Aug 27, 2012 3:06:45 PM com.hazelcast.impl.ConcurrentMapManager
WARNING: [127.0.0.1]:5701 [dev] Still no response! Request{name='c:user',CONCURRENT_MAP_TRY_LOCK_AND_GET, callId='16458', redoCount='0', timeout='30000', lockThreadId='92', target='Address[127.0.0.1]:5702', local='true'}
Aug 27, 2012 3:06:45 PM com.hazelcast.impl.ConcurrentMapManager
WARNING: [127.0.0.1]:5701 [dev] Still no response! Request{name='c:user',CONCURRENT_MAP_TRY_LOCK_AND_GET, callId='16562', redoCount='0', timeout='300000', lockThreadId='94', target='Address[127.0.0.1]:5702', local='true'}
Aug 27, 2012 3:06:45 PM com.hazelcast.impl.ConcurrentMapManager
WARNING: [127.0.0.1]:5701 [dev] Still no response! Request{name='c:user',CONCURRENT_MAP_TRY_LOCK_AND_GET, callId='17002', redoCount='0', timeout='300000', lockThreadId='80', target='Address[127.0.0.1]:5702', local='true'}
Aug 27, 2012 3:06:45 PM com.hazelcast.impl.ConcurrentMapManager
WARNING: [127.0.0.1]:5701 [dev] Still no response! Request{name='c:user',CONCURRENT_MAP_TRY_LOCK_AND_GET, callId='17004', redoCount='0', timeout='30000', lockThreadId='78', target='Address[127.0.0.1]:5702', local='true'}
Aug 27, 2012 3:06:46 PM com.hazelcast.impl.ClientHandlerService
WARNING: [127.0.0.1]:5701 [dev] exception during handling CONCURRENT_MAP_PUT: [NONE] Could not acquire resource under transaction! Another thread holds a lock for the key : Data{partitionHash=-921146398} size= 10
com.hazelcast.core.OperationTimeoutException: [NONE] Could not acquire resource under transaction! Another thread holds a lock for the key : Data{partitionHash=-921146398} size= 10
at com.hazelcast.impl.BaseManager$TargetAwareOp.throwTxTimeoutException(BaseManager.java:937)
at com.hazelcast.impl.ConcurrentMapManager$MPut.txnalPut(ConcurrentMapManager.java:1775)
at com.hazelcast.impl.ConcurrentMapManager$MPut.txnalPut(ConcurrentMapManager.java:1759)
at com.hazelcast.impl.ConcurrentMapManager$MPut.put(ConcurrentMapManager.java:1628)
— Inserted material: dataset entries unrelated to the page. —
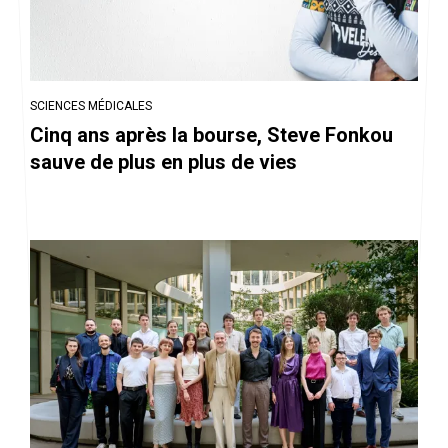
SCIENCES MÉDICALES
Cinq ans après la bourse, Steve Fonkou
sauve de plus en plus de vies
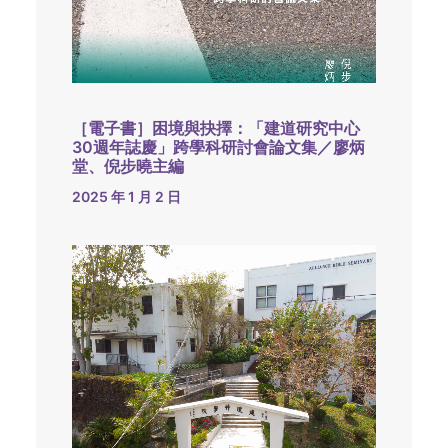
［電子書］困境與抉擇：「建道研究中心
30週年誌慶」跨學科研討會論文集／廖炳
堂、倪步曉主編
2025 年 1 月 2 日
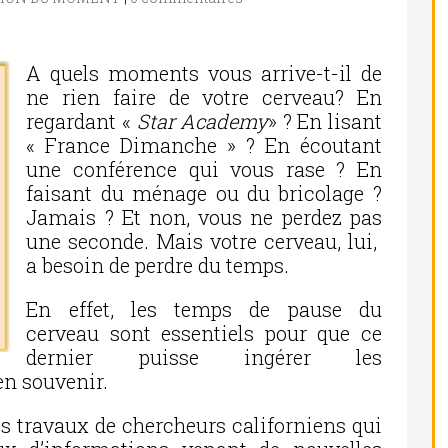
A quels moments vous arrive-t-il de
ne rien faire de votre cerveau? En
regardant «
Star Academy
» ? En lisant
« France Dimanche » ? En écoutant
une conférence qui vous rase ? En
faisant du ménage ou du bricolage ?
Jamais ? Et non, vous ne perdez pas
une seconde. Mais votre cerveau, lui,
a besoin de perdre du temps.
En effet, les temps de pause du
cerveau sont essentiels pour que ce
dernier puisse ingérer les
’en souvenir.
s travaux de chercheurs californiens qui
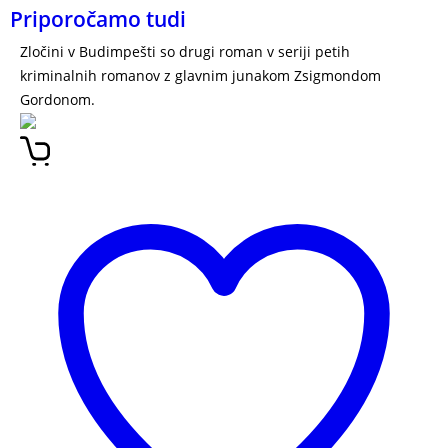
Priporočamo tudi
Zločini v Budimpešti so drugi roman v seriji petih
kriminalnih romanov z glavnim junakom Zsigmondom
Gordonom.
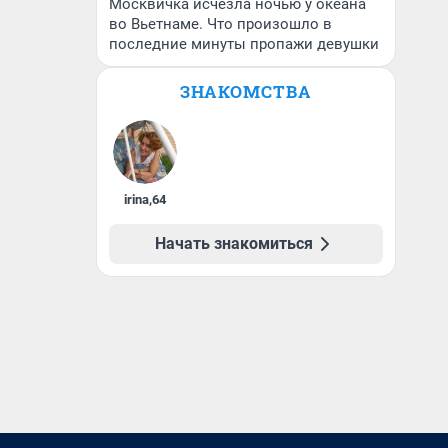
Москвичка исчезла ночью у океана
во Вьетнаме. Что произошло в
последние минуты пропажи девушки
ЗНАКОМСТВА
irina
,
64
Начать знакомиться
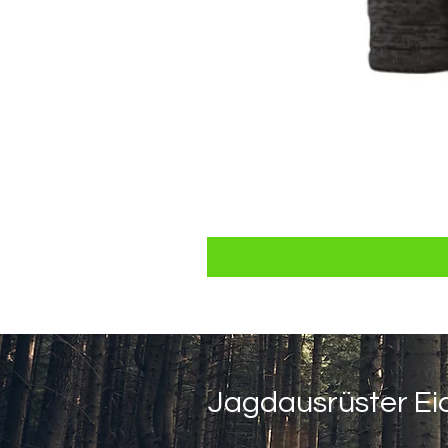
Jagdausrüster Ei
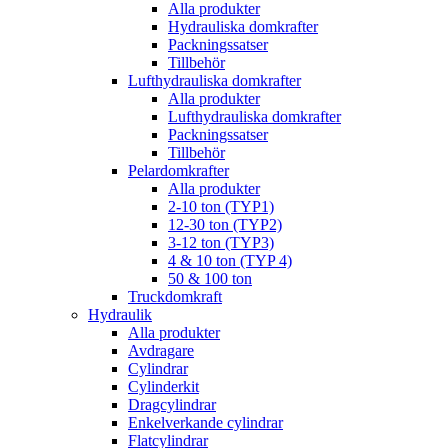
Alla produkter
Hydrauliska domkrafter
Packningssatser
Tillbehör
Lufthydrauliska domkrafter
Alla produkter
Lufthydrauliska domkrafter
Packningssatser
Tillbehör
Pelardomkrafter
Alla produkter
2-10 ton (TYP1)
12-30 ton (TYP2)
3-12 ton (TYP3)
4 & 10 ton (TYP 4)
50 & 100 ton
Truckdomkraft
Hydraulik
Alla produkter
Avdragare
Cylindrar
Cylinderkit
Dragcylindrar
Enkelverkande cylindrar
Flatcylindrar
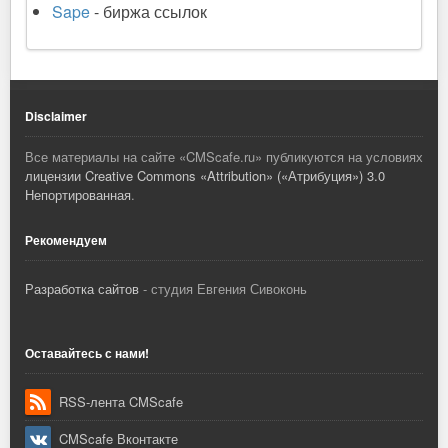
Sape
- биржа ссылок
Disclaimer
Все материалы на сайте «
CMScafe.ru
» публикуются на условиях
лицензии Creative Commons «Attribution» («Атрибуция») 3.0
Непортированная
.
Рекомендуем
Разработка сайтов
- студия Евгения Сивоконь
Оставайтесь с нами!
RSS-лента CMScafe
CMScafe Вконтакте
at com.hazelcast.impl.MProxyImpl$MProxyReal.put(MProxyImpl.java:618)
at com.hazelcast.impl.MProxyImpl$MProxyReal.put(MProxyImpl.java:597)
at com.hazelcast.impl.MProxyImpl.put(MProxyImpl.java:170)
at com.hazelcast.impl.MProxyImpl.put(MProxyImpl.java:121)
at com.hazelcast.impl.ClientHandlerService$MapPutHandler.processMapOp(ClientHandlerService.java:934)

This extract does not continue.